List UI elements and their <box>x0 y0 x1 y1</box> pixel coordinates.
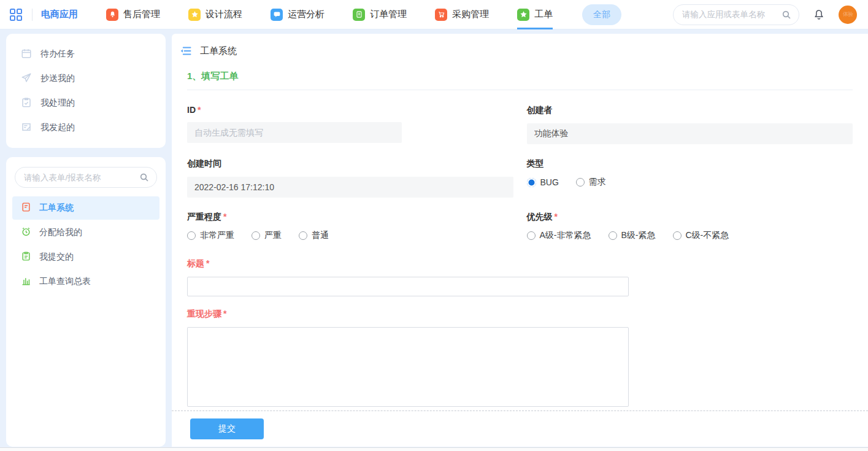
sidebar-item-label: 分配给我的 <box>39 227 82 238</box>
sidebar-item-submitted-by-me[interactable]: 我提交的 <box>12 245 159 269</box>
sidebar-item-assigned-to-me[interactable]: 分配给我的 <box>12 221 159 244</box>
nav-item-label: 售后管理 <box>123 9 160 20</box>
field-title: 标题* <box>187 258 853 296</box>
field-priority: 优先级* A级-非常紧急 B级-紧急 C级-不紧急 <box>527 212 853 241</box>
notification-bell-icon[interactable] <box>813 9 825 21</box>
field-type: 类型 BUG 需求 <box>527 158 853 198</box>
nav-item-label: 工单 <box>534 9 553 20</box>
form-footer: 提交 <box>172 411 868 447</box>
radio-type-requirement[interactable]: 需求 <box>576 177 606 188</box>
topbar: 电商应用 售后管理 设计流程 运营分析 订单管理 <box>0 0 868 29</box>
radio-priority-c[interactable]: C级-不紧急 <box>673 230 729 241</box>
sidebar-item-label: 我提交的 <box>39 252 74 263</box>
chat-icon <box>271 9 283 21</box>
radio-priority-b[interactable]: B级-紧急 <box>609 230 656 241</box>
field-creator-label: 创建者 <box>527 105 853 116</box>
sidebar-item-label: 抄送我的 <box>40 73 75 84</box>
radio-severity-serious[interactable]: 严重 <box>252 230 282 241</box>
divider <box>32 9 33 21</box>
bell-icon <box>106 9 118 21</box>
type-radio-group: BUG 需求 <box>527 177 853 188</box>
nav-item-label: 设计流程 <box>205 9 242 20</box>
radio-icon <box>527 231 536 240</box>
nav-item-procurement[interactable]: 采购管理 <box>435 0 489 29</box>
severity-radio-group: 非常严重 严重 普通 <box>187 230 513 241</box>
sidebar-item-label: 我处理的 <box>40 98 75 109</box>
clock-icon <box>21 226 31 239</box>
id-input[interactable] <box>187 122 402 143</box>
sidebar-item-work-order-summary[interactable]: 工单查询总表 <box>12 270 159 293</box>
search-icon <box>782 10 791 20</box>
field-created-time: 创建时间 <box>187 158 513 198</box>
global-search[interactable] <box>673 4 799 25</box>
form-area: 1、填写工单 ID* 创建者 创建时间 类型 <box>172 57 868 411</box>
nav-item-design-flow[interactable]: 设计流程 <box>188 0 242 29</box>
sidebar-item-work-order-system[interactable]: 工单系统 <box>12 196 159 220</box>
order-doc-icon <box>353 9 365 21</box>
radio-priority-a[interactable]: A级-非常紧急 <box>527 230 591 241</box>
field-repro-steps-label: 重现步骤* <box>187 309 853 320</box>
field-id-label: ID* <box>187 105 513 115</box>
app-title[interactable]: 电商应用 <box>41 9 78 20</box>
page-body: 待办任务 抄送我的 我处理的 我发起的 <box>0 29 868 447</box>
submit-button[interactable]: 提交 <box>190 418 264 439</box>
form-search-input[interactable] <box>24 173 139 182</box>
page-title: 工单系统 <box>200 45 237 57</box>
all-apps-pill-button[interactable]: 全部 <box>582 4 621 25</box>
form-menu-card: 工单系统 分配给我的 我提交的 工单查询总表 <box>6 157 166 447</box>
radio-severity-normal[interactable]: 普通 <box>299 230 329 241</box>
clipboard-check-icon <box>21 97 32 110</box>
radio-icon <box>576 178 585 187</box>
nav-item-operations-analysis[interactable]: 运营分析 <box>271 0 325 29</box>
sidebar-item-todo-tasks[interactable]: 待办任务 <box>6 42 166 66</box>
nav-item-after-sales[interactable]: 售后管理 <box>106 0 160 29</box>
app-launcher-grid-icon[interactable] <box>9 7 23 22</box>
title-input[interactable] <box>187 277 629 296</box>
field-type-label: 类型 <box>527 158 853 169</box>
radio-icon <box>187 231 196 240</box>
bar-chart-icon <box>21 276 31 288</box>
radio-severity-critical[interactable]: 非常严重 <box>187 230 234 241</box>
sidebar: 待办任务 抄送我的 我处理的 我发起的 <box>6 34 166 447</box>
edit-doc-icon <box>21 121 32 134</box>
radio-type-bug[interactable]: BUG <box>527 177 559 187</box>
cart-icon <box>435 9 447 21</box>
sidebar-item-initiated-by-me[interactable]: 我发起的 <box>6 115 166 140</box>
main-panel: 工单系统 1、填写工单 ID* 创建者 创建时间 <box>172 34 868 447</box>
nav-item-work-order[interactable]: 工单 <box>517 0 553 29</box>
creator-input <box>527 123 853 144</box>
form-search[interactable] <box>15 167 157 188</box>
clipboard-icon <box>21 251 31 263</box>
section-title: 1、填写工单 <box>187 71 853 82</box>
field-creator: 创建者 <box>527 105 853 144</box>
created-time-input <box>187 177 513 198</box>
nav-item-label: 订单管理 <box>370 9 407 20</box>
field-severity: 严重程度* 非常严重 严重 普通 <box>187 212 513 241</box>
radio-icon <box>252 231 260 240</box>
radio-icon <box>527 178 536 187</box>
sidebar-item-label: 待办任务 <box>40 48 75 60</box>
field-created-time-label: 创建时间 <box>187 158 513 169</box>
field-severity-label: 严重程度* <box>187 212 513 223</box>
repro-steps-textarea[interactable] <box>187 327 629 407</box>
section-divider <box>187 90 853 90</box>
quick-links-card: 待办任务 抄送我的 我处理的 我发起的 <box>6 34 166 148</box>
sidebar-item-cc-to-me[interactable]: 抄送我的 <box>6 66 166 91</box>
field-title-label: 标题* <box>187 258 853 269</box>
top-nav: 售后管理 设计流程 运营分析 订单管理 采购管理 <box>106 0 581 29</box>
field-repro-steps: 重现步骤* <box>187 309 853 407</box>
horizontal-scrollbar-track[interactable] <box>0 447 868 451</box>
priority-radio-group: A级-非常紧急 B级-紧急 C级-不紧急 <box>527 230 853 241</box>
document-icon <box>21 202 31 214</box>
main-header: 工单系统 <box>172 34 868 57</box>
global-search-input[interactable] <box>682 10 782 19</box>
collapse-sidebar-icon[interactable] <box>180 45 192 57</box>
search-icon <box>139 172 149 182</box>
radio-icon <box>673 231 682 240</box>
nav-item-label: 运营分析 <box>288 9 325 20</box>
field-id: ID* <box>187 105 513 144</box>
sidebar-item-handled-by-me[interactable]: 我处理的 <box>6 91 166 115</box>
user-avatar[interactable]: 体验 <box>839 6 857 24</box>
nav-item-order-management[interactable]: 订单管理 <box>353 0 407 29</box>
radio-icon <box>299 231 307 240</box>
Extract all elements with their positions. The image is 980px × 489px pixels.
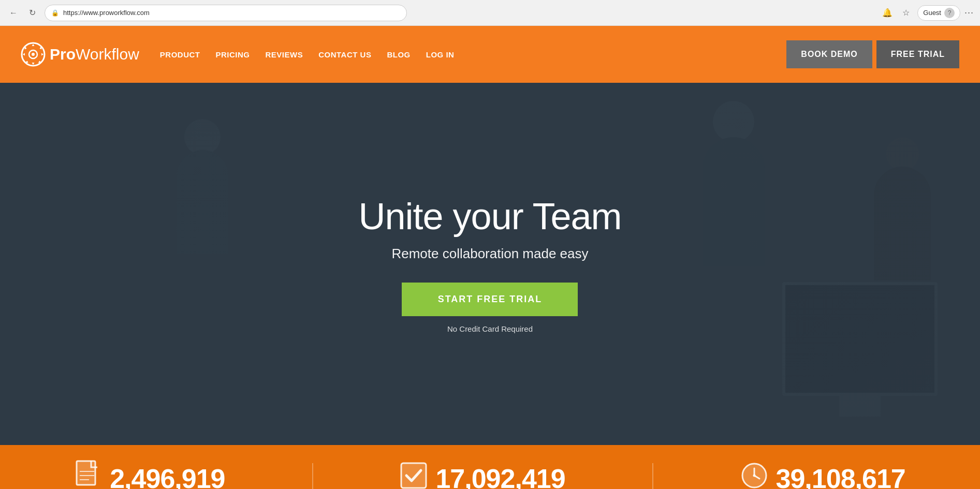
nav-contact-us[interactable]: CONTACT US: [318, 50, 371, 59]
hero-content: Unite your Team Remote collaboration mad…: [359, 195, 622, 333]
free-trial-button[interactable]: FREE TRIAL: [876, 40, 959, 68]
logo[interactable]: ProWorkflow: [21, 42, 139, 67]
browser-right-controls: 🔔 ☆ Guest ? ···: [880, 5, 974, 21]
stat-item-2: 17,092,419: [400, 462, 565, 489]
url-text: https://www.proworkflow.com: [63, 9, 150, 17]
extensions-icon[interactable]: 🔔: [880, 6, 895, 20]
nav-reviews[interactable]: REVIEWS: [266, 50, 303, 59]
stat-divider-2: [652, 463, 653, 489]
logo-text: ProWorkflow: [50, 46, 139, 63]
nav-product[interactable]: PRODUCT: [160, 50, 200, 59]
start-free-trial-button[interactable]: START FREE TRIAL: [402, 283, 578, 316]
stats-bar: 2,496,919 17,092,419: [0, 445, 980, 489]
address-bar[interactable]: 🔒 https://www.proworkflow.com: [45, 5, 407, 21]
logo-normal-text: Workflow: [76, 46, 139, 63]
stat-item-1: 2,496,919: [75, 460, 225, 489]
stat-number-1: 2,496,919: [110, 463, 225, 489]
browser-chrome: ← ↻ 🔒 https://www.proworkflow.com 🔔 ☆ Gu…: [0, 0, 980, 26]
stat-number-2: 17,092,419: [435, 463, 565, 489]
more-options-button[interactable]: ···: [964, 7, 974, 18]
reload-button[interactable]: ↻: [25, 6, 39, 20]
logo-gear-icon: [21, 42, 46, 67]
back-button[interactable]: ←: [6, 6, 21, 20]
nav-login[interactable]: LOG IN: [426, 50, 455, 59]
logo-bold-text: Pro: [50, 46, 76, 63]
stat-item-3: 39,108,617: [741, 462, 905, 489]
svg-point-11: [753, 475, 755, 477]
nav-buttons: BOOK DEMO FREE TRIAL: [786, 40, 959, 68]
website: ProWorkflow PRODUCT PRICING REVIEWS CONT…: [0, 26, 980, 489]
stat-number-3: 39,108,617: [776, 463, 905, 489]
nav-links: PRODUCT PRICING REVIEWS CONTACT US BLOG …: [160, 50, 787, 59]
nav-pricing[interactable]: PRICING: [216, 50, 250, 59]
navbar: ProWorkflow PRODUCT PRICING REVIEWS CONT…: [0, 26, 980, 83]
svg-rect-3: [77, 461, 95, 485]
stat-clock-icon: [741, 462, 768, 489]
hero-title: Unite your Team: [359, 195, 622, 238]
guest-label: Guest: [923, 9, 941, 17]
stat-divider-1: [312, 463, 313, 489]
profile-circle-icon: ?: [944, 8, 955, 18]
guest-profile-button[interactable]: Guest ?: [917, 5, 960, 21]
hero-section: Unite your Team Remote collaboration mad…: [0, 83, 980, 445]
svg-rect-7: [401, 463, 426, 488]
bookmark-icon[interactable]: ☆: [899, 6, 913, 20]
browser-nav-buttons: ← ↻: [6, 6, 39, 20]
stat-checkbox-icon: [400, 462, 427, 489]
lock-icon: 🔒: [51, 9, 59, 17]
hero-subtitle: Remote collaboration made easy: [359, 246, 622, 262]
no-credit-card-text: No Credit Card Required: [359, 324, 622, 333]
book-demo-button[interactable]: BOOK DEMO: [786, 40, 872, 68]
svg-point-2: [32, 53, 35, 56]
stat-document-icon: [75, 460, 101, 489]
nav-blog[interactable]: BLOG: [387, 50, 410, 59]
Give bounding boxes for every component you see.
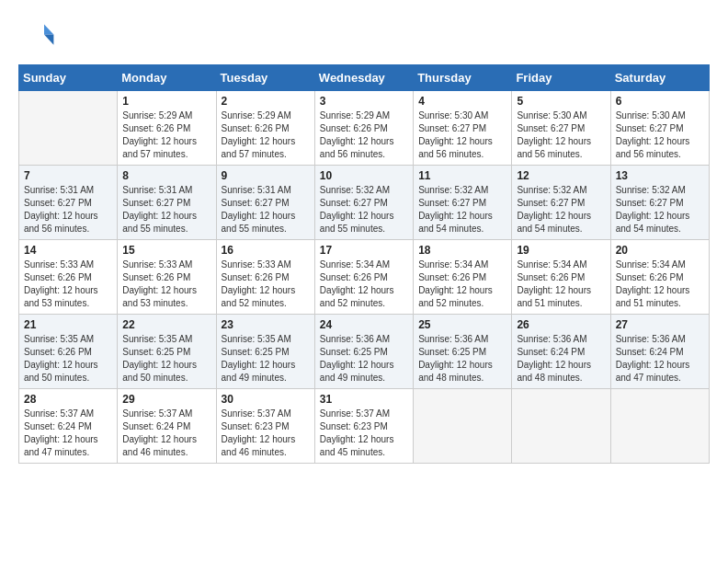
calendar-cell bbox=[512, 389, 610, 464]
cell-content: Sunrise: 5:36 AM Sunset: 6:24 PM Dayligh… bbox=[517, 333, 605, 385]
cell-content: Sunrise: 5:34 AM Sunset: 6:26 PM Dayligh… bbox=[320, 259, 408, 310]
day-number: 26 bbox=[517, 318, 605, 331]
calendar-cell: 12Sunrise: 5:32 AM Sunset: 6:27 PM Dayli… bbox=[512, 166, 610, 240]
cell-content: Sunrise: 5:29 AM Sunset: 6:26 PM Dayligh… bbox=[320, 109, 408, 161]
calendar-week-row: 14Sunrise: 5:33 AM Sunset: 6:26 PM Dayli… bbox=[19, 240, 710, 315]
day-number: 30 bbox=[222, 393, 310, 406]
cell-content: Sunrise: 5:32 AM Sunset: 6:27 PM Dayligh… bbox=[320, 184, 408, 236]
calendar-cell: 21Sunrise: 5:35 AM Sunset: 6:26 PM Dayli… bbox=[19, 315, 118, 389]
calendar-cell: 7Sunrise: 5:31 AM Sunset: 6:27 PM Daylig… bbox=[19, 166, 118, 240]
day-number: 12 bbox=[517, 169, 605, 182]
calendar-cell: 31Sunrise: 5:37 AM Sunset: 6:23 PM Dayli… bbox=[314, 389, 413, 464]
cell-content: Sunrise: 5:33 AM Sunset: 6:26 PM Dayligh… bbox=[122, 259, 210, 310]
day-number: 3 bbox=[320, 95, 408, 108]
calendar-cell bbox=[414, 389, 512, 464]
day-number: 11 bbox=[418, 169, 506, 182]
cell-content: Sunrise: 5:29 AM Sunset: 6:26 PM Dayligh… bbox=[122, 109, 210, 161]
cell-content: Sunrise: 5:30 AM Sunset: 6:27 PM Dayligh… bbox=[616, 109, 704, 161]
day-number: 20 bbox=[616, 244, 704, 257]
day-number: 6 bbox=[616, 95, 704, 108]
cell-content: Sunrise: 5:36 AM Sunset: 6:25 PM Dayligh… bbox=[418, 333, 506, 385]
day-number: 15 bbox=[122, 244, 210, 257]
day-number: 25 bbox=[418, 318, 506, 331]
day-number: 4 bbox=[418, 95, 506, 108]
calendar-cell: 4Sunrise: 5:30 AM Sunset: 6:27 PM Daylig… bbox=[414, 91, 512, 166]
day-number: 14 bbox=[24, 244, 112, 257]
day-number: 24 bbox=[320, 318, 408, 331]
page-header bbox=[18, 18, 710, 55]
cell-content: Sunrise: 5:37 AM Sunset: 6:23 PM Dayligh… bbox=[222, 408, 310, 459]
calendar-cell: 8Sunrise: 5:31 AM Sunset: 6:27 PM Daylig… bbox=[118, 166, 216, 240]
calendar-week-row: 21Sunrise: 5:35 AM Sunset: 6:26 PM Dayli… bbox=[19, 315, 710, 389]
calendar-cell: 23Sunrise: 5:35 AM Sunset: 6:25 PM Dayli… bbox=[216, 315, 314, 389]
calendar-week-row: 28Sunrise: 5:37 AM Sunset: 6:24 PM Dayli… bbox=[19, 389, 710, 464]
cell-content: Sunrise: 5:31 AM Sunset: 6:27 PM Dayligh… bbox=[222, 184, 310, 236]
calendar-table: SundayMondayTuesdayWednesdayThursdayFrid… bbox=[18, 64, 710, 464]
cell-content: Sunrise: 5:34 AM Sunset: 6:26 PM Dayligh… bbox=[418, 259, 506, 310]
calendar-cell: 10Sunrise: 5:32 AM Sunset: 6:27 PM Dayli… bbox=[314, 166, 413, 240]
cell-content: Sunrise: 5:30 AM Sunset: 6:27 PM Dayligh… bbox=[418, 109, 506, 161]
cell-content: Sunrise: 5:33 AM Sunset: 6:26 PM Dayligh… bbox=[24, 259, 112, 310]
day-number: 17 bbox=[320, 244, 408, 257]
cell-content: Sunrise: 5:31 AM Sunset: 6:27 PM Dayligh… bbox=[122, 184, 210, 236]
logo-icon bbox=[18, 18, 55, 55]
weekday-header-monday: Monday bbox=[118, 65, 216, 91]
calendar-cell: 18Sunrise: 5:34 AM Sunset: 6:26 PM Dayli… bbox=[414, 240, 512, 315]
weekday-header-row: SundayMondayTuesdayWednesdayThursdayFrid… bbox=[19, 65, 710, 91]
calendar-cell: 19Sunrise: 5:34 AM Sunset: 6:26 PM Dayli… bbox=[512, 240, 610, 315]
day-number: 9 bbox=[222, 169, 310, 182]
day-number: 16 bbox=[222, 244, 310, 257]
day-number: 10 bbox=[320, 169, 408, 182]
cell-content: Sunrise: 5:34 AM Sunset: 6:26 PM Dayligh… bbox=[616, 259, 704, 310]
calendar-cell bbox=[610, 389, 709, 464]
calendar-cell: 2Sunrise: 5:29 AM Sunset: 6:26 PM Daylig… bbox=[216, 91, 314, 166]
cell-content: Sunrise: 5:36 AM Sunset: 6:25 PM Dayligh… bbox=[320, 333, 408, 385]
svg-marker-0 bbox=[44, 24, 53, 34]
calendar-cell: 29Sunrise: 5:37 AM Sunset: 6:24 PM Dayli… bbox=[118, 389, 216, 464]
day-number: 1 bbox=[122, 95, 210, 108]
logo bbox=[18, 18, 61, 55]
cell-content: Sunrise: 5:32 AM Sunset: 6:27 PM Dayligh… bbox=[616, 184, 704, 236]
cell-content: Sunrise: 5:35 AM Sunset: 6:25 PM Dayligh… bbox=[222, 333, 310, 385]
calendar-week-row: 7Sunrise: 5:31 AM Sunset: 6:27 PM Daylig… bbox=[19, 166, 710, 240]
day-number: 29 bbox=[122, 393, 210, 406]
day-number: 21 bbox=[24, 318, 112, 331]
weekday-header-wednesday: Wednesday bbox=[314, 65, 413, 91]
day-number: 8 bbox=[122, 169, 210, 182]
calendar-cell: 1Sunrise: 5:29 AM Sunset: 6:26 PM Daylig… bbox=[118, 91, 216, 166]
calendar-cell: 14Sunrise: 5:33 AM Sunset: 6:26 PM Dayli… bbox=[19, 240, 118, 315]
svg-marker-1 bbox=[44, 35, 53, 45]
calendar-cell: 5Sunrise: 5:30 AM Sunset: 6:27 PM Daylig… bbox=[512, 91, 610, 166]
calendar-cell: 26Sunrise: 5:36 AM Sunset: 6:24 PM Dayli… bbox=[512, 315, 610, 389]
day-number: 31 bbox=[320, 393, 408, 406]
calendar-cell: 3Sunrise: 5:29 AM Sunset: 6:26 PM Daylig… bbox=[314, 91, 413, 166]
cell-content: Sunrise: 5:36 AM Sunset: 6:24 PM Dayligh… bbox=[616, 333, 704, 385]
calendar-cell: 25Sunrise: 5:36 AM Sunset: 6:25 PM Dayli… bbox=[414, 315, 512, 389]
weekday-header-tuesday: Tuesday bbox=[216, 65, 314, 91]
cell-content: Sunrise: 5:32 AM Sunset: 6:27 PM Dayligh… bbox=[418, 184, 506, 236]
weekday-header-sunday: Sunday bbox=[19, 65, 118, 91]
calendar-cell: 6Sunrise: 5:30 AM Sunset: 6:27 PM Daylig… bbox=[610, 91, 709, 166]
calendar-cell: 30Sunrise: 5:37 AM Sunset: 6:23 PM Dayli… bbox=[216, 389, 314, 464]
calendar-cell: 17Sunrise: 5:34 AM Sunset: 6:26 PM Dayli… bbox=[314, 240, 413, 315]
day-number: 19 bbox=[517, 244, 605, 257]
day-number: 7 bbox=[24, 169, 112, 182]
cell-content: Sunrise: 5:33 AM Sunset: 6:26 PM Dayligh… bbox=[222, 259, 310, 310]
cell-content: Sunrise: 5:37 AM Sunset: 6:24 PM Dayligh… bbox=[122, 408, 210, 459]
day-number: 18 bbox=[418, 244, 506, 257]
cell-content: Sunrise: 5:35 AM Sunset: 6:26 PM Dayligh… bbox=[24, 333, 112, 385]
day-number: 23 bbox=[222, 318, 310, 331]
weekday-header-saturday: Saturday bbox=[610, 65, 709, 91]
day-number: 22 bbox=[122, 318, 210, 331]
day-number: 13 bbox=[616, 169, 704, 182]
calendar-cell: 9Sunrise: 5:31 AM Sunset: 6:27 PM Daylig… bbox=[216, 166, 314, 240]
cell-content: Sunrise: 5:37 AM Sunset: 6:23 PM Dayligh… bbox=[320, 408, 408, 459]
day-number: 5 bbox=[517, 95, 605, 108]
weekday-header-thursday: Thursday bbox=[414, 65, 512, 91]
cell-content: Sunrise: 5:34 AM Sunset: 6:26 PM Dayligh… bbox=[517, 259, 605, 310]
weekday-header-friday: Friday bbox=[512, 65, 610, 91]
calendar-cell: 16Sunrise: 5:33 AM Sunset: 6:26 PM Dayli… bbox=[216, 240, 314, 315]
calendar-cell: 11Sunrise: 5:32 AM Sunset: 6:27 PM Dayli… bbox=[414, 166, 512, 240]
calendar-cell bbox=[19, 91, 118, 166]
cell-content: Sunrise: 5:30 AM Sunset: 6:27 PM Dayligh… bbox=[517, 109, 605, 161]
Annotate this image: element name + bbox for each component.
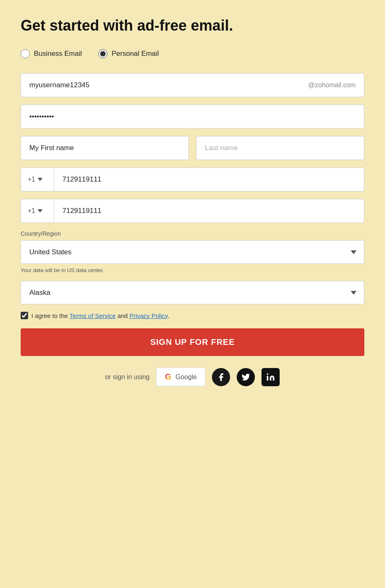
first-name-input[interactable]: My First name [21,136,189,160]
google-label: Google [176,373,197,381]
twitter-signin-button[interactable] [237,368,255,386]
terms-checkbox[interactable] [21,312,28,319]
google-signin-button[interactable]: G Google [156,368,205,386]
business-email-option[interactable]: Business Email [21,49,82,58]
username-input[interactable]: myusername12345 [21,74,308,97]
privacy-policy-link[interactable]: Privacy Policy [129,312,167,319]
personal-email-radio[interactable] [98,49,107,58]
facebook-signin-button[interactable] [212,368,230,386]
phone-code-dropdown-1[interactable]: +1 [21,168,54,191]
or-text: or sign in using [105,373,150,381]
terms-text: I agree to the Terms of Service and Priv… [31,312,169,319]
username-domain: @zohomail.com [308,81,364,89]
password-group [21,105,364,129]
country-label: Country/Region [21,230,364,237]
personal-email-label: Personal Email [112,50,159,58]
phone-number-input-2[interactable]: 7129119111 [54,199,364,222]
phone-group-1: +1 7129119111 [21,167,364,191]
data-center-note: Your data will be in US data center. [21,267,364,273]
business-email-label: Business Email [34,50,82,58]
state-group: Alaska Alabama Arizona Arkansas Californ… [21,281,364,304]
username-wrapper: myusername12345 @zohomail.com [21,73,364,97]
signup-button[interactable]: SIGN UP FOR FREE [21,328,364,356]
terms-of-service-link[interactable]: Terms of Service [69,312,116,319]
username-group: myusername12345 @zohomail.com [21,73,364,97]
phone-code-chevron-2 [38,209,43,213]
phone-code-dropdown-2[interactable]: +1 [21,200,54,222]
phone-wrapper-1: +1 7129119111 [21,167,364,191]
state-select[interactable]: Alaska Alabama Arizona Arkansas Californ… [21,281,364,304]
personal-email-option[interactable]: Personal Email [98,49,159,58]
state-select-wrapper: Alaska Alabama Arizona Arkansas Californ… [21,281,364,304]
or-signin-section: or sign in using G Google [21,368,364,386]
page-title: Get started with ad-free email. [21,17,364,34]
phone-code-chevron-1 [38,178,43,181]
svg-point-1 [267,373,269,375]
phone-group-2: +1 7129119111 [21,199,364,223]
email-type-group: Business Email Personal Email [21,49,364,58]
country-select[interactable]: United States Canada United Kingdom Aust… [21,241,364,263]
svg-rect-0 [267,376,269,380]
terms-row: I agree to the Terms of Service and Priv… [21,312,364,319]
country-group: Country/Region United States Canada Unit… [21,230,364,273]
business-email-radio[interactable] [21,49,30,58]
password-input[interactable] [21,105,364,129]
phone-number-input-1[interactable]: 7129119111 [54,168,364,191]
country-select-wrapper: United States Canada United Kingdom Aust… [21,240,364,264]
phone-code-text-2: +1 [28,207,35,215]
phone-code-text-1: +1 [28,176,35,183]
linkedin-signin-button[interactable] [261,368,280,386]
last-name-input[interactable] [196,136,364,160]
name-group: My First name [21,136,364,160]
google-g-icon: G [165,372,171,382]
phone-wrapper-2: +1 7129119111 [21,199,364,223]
---
### What is needed
Wherever the word "严重程度" appears in the listing above, copy the whole line.

### Written solution
field-severity: 严重程度* 非常严重 严重 普通 <box>187 212 513 241</box>
field-severity-label: 严重程度* <box>187 212 513 223</box>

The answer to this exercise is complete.